Para quem se interessa por essa discussão, é urgente ler A República das Milícias – dos Esquadrões da Morte à Era Bolsonaro, de Bruno Paes Manso. Neste livro fica cristalina essa relação tão forte entre o discurso de apoio à violência policial, o crescimento da polícia corrupta e o grupo político que floresce do poder criminoso e lhe garante impunidade.
É esse ciclo vicioso no qual a violência e a corrupção se alimentam por meio da política que permite compreender como algo que vem dando errado há tanto tempo continua sendo levantado como bandeira para a segurança pública. Há interesses poderosos demais que sobrevivem politicamente desse ciclo.
Mas claro que não é só isso. A relação entre corrupção e violência, abraçadas pelo pacto da impunidade, só pode existir em uma sociedade que aceita a violência contra determinados grupos e em determinadas regiões. O racismo tão forte da nossa sociedade funciona como a grande benção a esse sistema corrupto. As vidas negras nas favelas são descartáveis. Todos são suspeitos. O Estado de Direito não deve existir para negros em favelas. O racismo é tão forte que é possível construir um discurso falso de que a violência traz segurança (mesmo com o fracasso tão retumbante do modelo) e gerar um pacto para proteger milicianos corruptos, assassinos, desde que essa violência recaia exclusivamente sobre negros moradores de favela.
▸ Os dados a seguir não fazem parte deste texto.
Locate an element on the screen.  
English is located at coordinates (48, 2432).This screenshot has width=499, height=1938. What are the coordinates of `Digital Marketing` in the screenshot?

A construção de uma política de segurança efetiva e para todos no Estado do Rio de Janeiro passa, em primeiro lugar, por quebrar esse ciclo vicioso de corrupção, violência, política e racismo. Para isso é necessário ser firme na defesa de um sistema de combate às ilegalidades cometidas pela polícia, no fortalecimento de uma polícia cumpridora da lei e intolerante com abusos de violência e de corrupção. É necessário que se desmascare a política que se constrói a partir da lógica miliciana de valorizar a violência para lucrar a corrupção. E é necessário o enfrentamento cotidiano e incansável ao racismo que é o verdadeiro óleo dessa engrenagem violenta e corrupta.